== The task ==
The full set of entries below, restated word for word and stripped of images, is the expected result.

== Material supplied ==

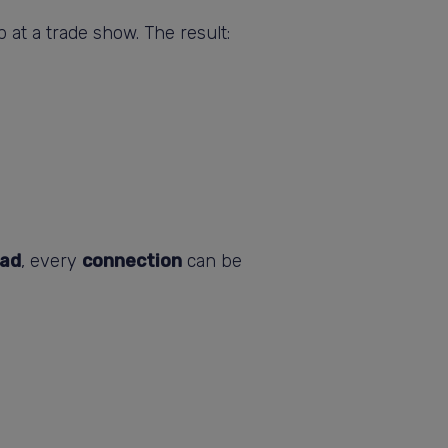
 at a trade show. The result:
ad
, every
connection
can be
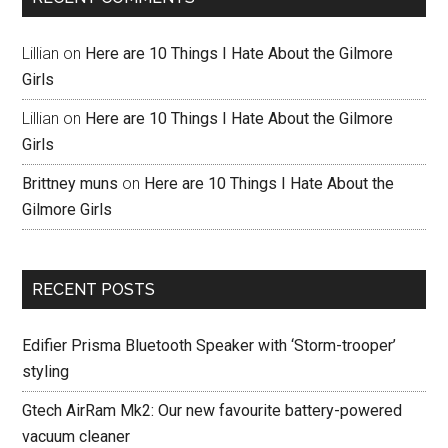
Lillian
on
Here are 10 Things I Hate About the Gilmore
Girls
Lillian
on
Here are 10 Things I Hate About the Gilmore
Girls
Brittney muns
on
Here are 10 Things I Hate About the
Gilmore Girls
RECENT POSTS
Edifier Prisma Bluetooth Speaker with ‘Storm-trooper’
styling
Gtech AirRam Mk2: Our new favourite battery-powered
vacuum cleaner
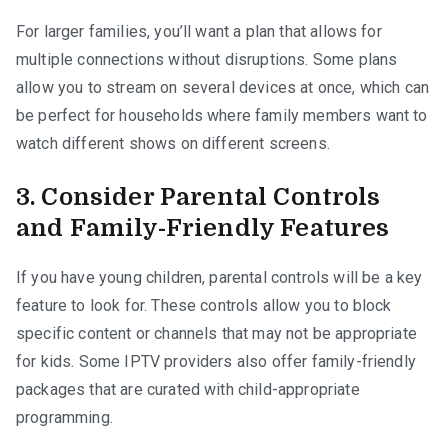
For larger families, you’ll want a plan that allows for
multiple connections without disruptions. Some plans
allow you to stream on several devices at once, which can
be perfect for households where family members want to
watch different shows on different screens.
3. Consider Parental Controls
and Family-Friendly Features
If you have young children, parental controls will be a key
feature to look for. These controls allow you to block
specific content or channels that may not be appropriate
for kids. Some IPTV providers also offer family-friendly
packages that are curated with child-appropriate
programming.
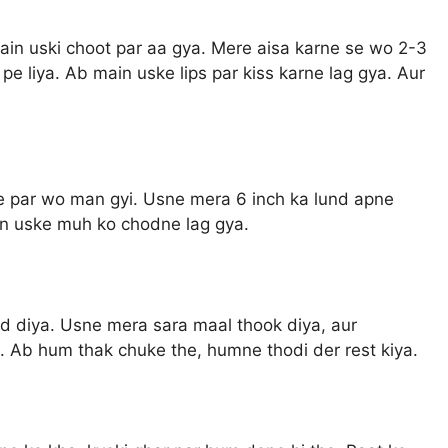
main uski choot par aa gya. Mere aisa karne se wo 2-3
 pe liya. Ab main uske lips par kiss karne lag gya. Aur
ne par wo man gyi. Usne mera 6 inch ka lund apne
in uske muh ko chodne lag gya.
d diya. Usne mera sara maal thook diya, aur
. Ab hum thak chuke the, humne thodi der rest kiya.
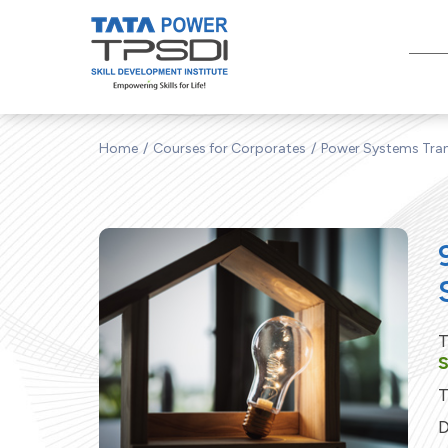
Home
Courses for Corporates
Power Systems Tran
T
T
D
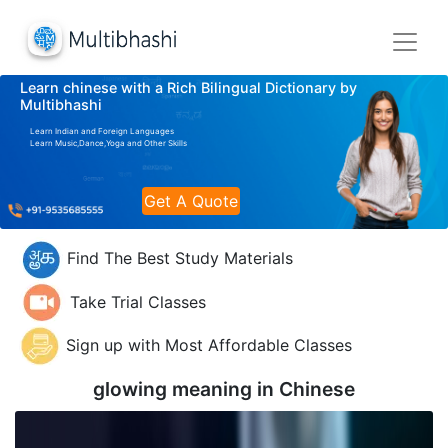
Learn chinese with a Rich Bilingual Dictionary by
Multibhashi
Learn Indian and Foreign Languages
Learn Music,Dance,Yoga and Other Skills
Get A Quote
Find The Best Study Materials
Take Trial Classes
Sign up with Most Affordable Classes
glowing meaning in
Chinese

== Answer space ==
 at a trade show. The result:
ad
, every
connection
can be
Lillian
on
Here are 10 Things I Hate About the Gilmore
Girls
Lillian
on
Here are 10 Things I Hate About the Gilmore
Girls
Brittney muns
on
Here are 10 Things I Hate About the
Gilmore Girls
RECENT POSTS
Edifier Prisma Bluetooth Speaker with ‘Storm-trooper’
styling
Gtech AirRam Mk2: Our new favourite battery-powered
vacuum cleaner
For larger families, you’ll want a plan that allows for
multiple connections without disruptions. Some plans
allow you to stream on several devices at once, which can
be perfect for households where family members want to
watch different shows on different screens.
3. Consider Parental Controls
and Family-Friendly Features
If you have young children, parental controls will be a key
feature to look for. These controls allow you to block
specific content or channels that may not be appropriate
for kids. Some IPTV providers also offer family-friendly
packages that are curated with child-appropriate
programming.
main uski choot par aa gya. Mere aisa karne se wo 2-3
 pe liya. Ab main uske lips par kiss karne lag gya. Aur
ne par wo man gyi. Usne mera 6 inch ka lund apne
in uske muh ko chodne lag gya.
d diya. Usne mera sara maal thook diya, aur
. Ab hum thak chuke the, humne thodi der rest kiya.
Home
Courses for Corporates
Power Systems Tran
T
T
D
Learn chinese with a Rich Bilingual Dictionary by
Multibhashi
Learn Indian and Foreign Languages
Learn Music,Dance,Yoga and Other Skills
Get A Quote
Find The Best Study Materials
Take Trial Classes
Sign up with Most Affordable Classes
glowing meaning in
Chinese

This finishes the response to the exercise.